3. Manage the open source you use
Developers often use open source components as their foundation, creating applications that contain only a small percentage of custom code. In fact, 70% of the code in commercial software codebases analyzed for a recent application security report was open source, and 75% of the codebases contained open source security vulnerabilities.
Unlike commercial software, where updates are automatically “pushed” to users, open source has a “pull” support model. Users are responsible for keeping track of vulnerabilities, fixes, and updates on their own. It’s critical that you know which open source components you’re using so you can address vulnerabilities as they’re announced.
This requires an up-to-date, accurate inventory — i.e., a software bill of materials (BOM) — that includes all open source components, the versions in use, and the locations for each project in use or in development. It should also feature the libraries your code is calling to and the libraries they’re linked to.
Software composition analysis (SCA) solutions facilitate this effort. They analyze open source and commercial code, provide visibility across your application landscape, and aid in building an inventory of open source components to identify vulnerabilities and highlight any liabilities in license agreements.
4. Inspect traffic with a web application firewall (WAF)
WAFs provide an important line of defense for critical applications and data.

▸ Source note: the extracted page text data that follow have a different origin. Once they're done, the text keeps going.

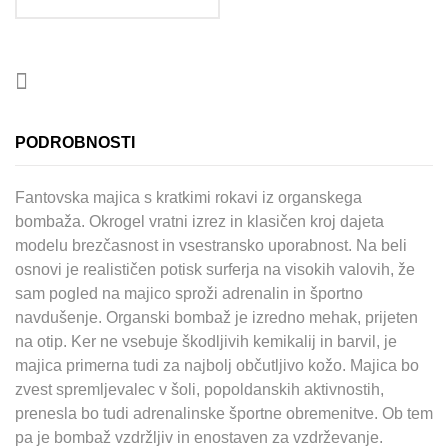
PODROBNOSTI
Fantovska majica s kratkimi rokavi iz organskega
bombaža. Okrogel vratni izrez in klasičen kroj dajeta
modelu brezčasnost in vsestransko uporabnost. Na beli
osnovi je realističen potisk surferja na visokih valovih, že
sam pogled na majico sproži adrenalin in športno
navdušenje. Organski bombaž je izredno mehak, prijeten
na otip. Ker ne vsebuje škodljivih kemikalij in barvil, je
majica primerna tudi za najbolj občutljivo kožo. Majica bo
zvest spremljevalec v šoli, popoldanskih aktivnostih,
prenesla bo tudi adrenalinske športne obremenitve. Ob tem
pa je bombaž vzdržljiv in enostaven za vzdrževanje.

They filter, monitor, and block any malicious HTTP/HTTPS traffic traveling to the web application. They also prevent unauthorized data from leaving the application by adhering to policies that help determine which traffic is malicious and which traffic is safe. A WAF operates similarly to a proxy server that acts as an intermediary to protect the identity of a client, except in reverse — called a reverse proxy. It acts as an intermediary that protects the web application server.
Used in combination with application programming interface (API) management and identity and access management (IAM) solutions, WAFs can help you protect the APIs that connect services and transfer data, which are increasingly targeted by attackers. Make sure that WAFs are tuned specifically for the application being protected, as default configurations are too lax.

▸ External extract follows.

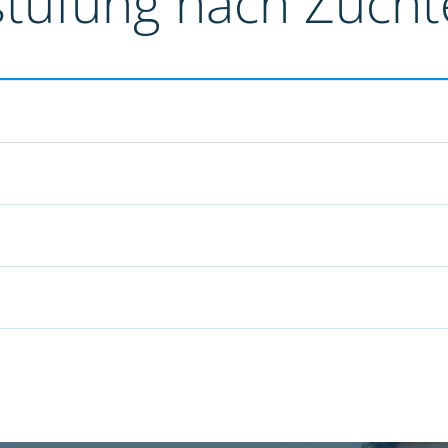
stufung nach Züch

5. Implement least privilege
A recent study found 74% of data breaches involve access to privileged accounts. To reduce the risk of attackers gaining access to critical applications and data, give users only the bare minimum privileges needed to do their jobs, and centrally manage services accounts.
Privileged access management (PAM) controls can help you grant least privilege access based on who’s requesting it, the context of the request, and the risk of the access environment without downtime or loss of productivity. When individual accounts need to execute privileged tasks, PAM solutions allow you to grant access that’s confined to the scope and time required to complete the activity, and remove that access afterward.
6. Strengthen threat and vulnerability management
In 2019, 60% of data breaches involved unpatched vulnerabilities. To ensure good cyber hygiene, implement solid vulnerability assessment and patch management processes to identify vulnerabilities and link them to patches that can remediate them.
Be sure to run vulnerability scans both before and after patching to verify success. Once you feel you’ve remediated enough findings to improve your security posture, engage penetration testers to examine the environment with an “ethical attack” to reveal the effectiveness of your controls and ensure malicious actors can’t penetrate your applications.
Mature your application security program
Applications are the foundation of today’s enterprise, but they have vulnerabilities waiting to be exploited.
As we navigate our new work-from-home world and the threats that come with it, securing the software that runs business has never been more important. With a DevSecOps approach, the right solutions, least privilege access control, and effective threat and vulnerability management, you can secure the applications you build and buy to better protect data and reduce risk.
Anne Grahn and Brad Bowers contributed to this post.